Ted Cruz is INELIGIBLE along with Jindal and Rubio. My evidence here
Obama Eligibility proves them INELIGIBLE TOO! TRY AGAIN OBOT!
LOL- all eligible- Cruz being born in Canada is the only one not covered by the ruling below
Ankeny v. Daniels.
Based upon the language of Article II, Section 1, Clause 4 and the guidance provided by Wong Kim Ark, we conclude that persons born within the borders of the United States are “natural born Citizens” for Article II, Section 1 purposes, regardless of the citizenship of their parents.
Ankeny is notwithstanding under the Supremacy Clause in Article 6 of the Constitution. Sorry bout that!
Now all you have to do is point us to a decision which says otherwise. Which you can't.
Ankeny v. Daniels- like virtually every other constitutional authority- such as the Congressional Research Service relied upon Wong Kim Ark- and Wong Kim Ark was the Supreme Court case which affirmed a lower courts ruling that Wong was a natural born citizen due to his birth in the United States.

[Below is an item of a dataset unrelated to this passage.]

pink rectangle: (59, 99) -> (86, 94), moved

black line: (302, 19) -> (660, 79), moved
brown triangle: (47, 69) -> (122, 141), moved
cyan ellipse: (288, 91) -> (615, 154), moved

OF COURSE I CAN, you think I'd come to a gun fight with NOTHING? LOLOL
here ya go!
Minor v. Happersett, 88 U.S. 162 (1874)
“The Constitution does not, in words, say who shall be natural-born citizens. Resort must be had elsewhere to ascertain that. At common-law, with the nomenclature of which the framers of the Constitution were familiar, it was never doubted that all children born in a country of parents who were its citizens became themselves, upon their birth, citizens also. These were natives, or natural-born citizens, as distinguished from aliens or foreigners. Some authorities go further and include as citizens children born within the jurisdiction without reference to the citizenship of their parents. As to this class there have been doubts, but never as to the first. For the purposes of this case it is not necessary to solve these doubts. It is sufficient for everything we have now to consider that all children born of citizen parents within the jurisdiction are themselves citizens.”

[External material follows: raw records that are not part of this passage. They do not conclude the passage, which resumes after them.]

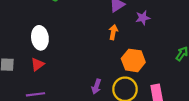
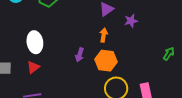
orange hexagon: (133, 60) -> (106, 61), moved
purple arrow: (96, 86) -> (80, 55), moved

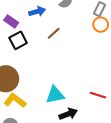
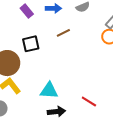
black square: (18, 40) -> (31, 44), moved

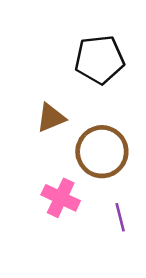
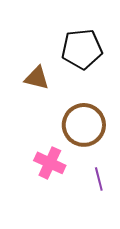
brown triangle: (51, 118) -> (37, 78), moved, turned 36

Elk v. Wilkins 112 U.S. 94 (1884)
“The distinction between citizenship by birth and citizenship by naturalization is clearly marked in the provisions of the constitution, by which ‘no person, except a natural-born citizen, or a citizen of the United States at the time of the adoption of this constitution, shall be eligible to the office of president;’ and ‘the congress shall have power to establish an uniform rule of naturalization.’ Const. art. 2, 1; art. 1, 8. By the thirteenth amendment of the constitution slavery was prohibited. The main object of the opening sentence of the fourteenth amendment was to settle the question, upon which there had been a difference of opinion throughout the country and in this court, as to the citizenship of free negroes,
Scott v. Sandford, 19 How. 393 and to put it beyond doubt that all persons, white or black, and whether formerly slaves or not, born or naturalized in the United States, and owing no allegiance to any alien power, should be citizens of the United States and of the state in which they reside.

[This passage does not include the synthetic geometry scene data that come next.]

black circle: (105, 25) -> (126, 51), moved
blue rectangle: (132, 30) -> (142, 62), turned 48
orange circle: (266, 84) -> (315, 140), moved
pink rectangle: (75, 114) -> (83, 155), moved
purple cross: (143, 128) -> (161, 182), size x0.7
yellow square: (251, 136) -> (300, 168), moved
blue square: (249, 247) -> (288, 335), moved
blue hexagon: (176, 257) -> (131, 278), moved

Slaughter-House Cases, 16 Wall. 36, 73;
Strauder v. West Virginia 100 U.S. 303 , 306
This section contemplates two sources of citizenship, and two sources only: birth and naturalization. The persons declared to be citizens are ‘all persons born or naturalized in the United States, and subject to the jurisdiction thereof.’ The evident meaning of these last words is, not merely subject in some respect or degree to the jurisdiction of the United States, but completely subject to their political jurisdiction, and owing them direct and immediate allegiance.”
The Venus, 12 U.S. 8 Cranch 253 (1814)
Chief Justice Marshall (partial concur partial dissent)
“The whole system of decisions applicable to this subject rests on the law of nations as its base. It is therefore of some importance to inquire how far the writers on that law consider the subjects of one power residing within the territory of another, as retaining their original character or partaking of the character of the nation in which they reside.
Vattel, who, though not very full to this point, is more explicit and more satisfactory on it than any other whose work has fallen into my hands, says:”
“The citizens are the members of the civil society; bound to this society by certain duties, and subject to its authority, they equally participate in its advantages. The natives or indigenes are those born in the country of parents who are citizens. Society not being able to subsist and to perpetuate itself but by the children of the citizens, those children naturally follow the condition of their fathers, and succeed to all their rights.”
As you can see, the judge is citing Vattel, author of THE LAW OF NATIONS, OR PRINCIPLES OF THE LAW OF NATURE for his definition of natural born citizen, which is exactly where our Founder’s got their definition.